HOPE OF THE STATES/The Lost Riots

★★★★☆

 様々なバンドの音の粒子を持つバンドである。現代の無機質な世界を脳裏に喚起し、なんとも言えない物悲しさを感じさせるバイオリンのストリングス(GY!BE)、メランコリックなフレーズから一気に拡散して鳴り響くディストーションギター(Mogwai)、そしてギタリストの自殺といった悲劇が悲しいほどにはまってしまうような、救いの無い雰囲気の暗い音世界。それでいてその絶望的な世界の深淵から、あくまでも光に満ちた高みを目指し、荘厳ともいえる究極の癒しの世界を展開していく様はRadioheadやSigur Rosに通じるものがある。

 オープニングトラックの"The Black Amnesias"は作品中で最も壮大な展開を見せるインストナンバー。メランコリックなクリアギターのフレーズから昇りつめていき、バイオリンストリングスとともに炸裂するディストーションギターが、荘厳な雰囲気の一大叙情絵巻を繰り広げている。Tr.2"Enemies/Friends"では、マーチのように機械的に刻まれるドラムスと、人肌の温かさを感じさせるVo(ビリーコーガンに似ていると思うのは自分だけだろうか。)、lyricsのコントラストが素晴らしく、続くTr.3では同じく規則正しい音を紡ぎ出すリズム隊が終盤でガラリと転調し、流麗でドラマチックなサウンドが溢れ出す。Tr.5の"The Red The White The Black The Blue"は上記のようなバンドのサウンドが最も良い形で現れているドラマチックかつスリリングな好ナンバー。

 階層を成しながら次第に昇りつめていくナンバーが多いことに対し、初めて聴いた時にはそれを「鈍重」と書いてしまった。しかしながら音の根底にある彼らの確固たる世界観に触れて以来、全ての楽曲がそこに存るべくして在り、欠くことのできない構成要素として作品が成り立っていることに気づかされた。絶望的な世界の中にも絶えず存在する希望という光、このアルバムを聴いていると、それを求めて葛藤する人間の弱さと強さが見えるような気がする。

Left

★★★☆

英国チチェスターの6人組/HOTSの2ndアルバム。独自の世界観を湛えた極めてメッセージ性の強い音像群を提示し、当時の英国ニューカマーの中で特異な立ち位置を占めていた彼ら。描き出されるサウンドスケープからは、繊細でいて壊れやすく、その裏返しとして過剰なまでの嗜虐性・暴力衝動を持ち合わせる、矛盾と混沌に満ちた”人”という存在が浮かび上がるようだ。
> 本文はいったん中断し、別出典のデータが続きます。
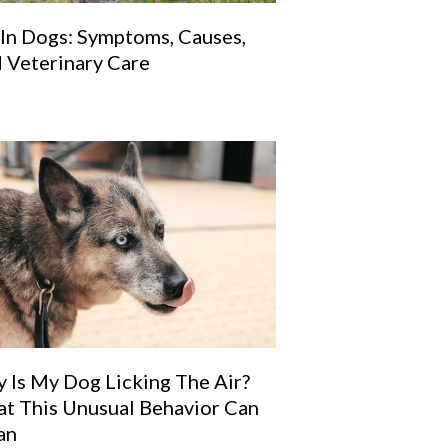
 In Dogs: Symptoms, Causes,
 Veterinary Care
 Is My Dog Licking The Air?
t This Unusual Behavior Can
an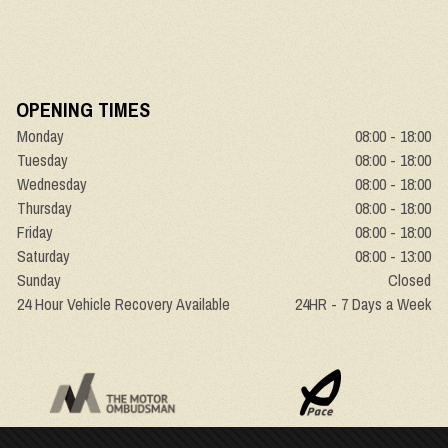
OPENING TIMES
Monday
08:00 - 18:00
Tuesday
08:00 - 18:00
Wednesday
08:00 - 18:00
Thursday
08:00 - 18:00
Friday
08:00 - 18:00
Saturday
08:00 - 13:00
Sunday
Closed
24 Hour Vehicle Recovery Available
24HR - 7 Days a Week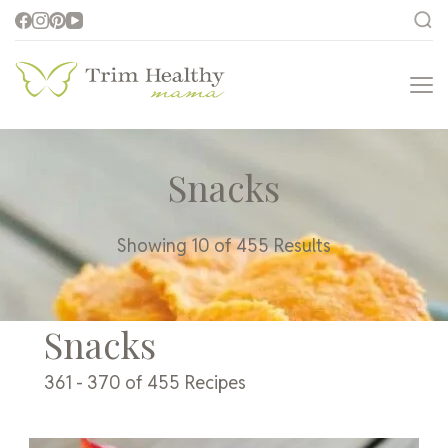
Trim Healthy
Health for Every Home
Mama
Snacks
Showing 10 of 455 Results
Snacks
361 - 370 of 455 Recipes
今作ではそうした音群が訴えかける種々の揺さぶりが、より分かりやすい形で各曲へ割り振られ、働いているように思われる。流麗なストリングスとともに、行き場の無い鬱屈を爆発させるように激しくギターがバーストする"Blood Meridian"、見せかけの平等と、その裏に厳として存在する搾取体系へのアンチテーゼを唱えるかの様相で、太く無機質なビートが跳躍する"Sing It Out"、明滅するチャイミーなリフから壮大なコーラスとともに昇り詰め、全てをサルベージするドラマチックな"The Good Fight"、、、

そう、一言でいうなら今作は極めてドラマチック。同時にそれが「過ぎる」ように感じられるのもまた事実。アクセシビリティが格段に増した楽曲の中には、その伝えんとする本質から遠ざかり、表層的なレベルに止まってしまっているものも少なくない。無様にもがき、苦しみながらも上を見続ける、そんな人間の姿・感情がリアルに炙り出されていた前作との圧倒的な違いがそこにある。そこをどう捉えるかで、今作の評価は分かれるような気がする。